-- Recorded information follows --

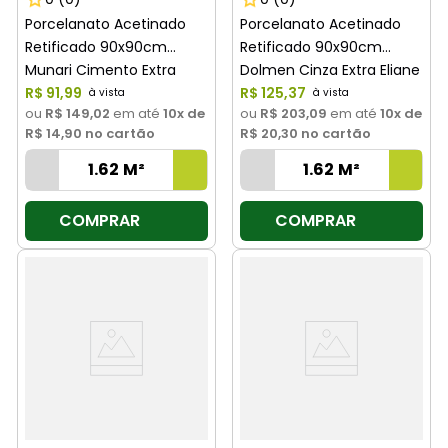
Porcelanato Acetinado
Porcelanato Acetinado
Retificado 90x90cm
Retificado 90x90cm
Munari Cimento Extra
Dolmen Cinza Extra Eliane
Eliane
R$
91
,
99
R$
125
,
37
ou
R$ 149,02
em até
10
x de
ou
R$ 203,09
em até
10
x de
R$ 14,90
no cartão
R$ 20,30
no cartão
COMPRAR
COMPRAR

-- Recorded information concluded --
-- Recorded information follows --

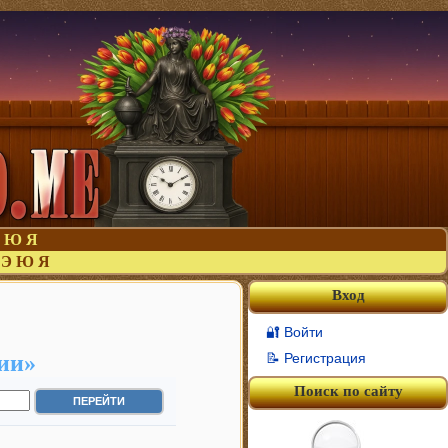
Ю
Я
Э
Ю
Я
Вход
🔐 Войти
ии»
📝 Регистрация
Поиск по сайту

-- Recorded information concluded --

### Assigned task
The string "Extra" marks the lines to copy; report each of them from the data above.

### Result below
Munari Cimento Extra
Dolmen Cinza Extra Eliane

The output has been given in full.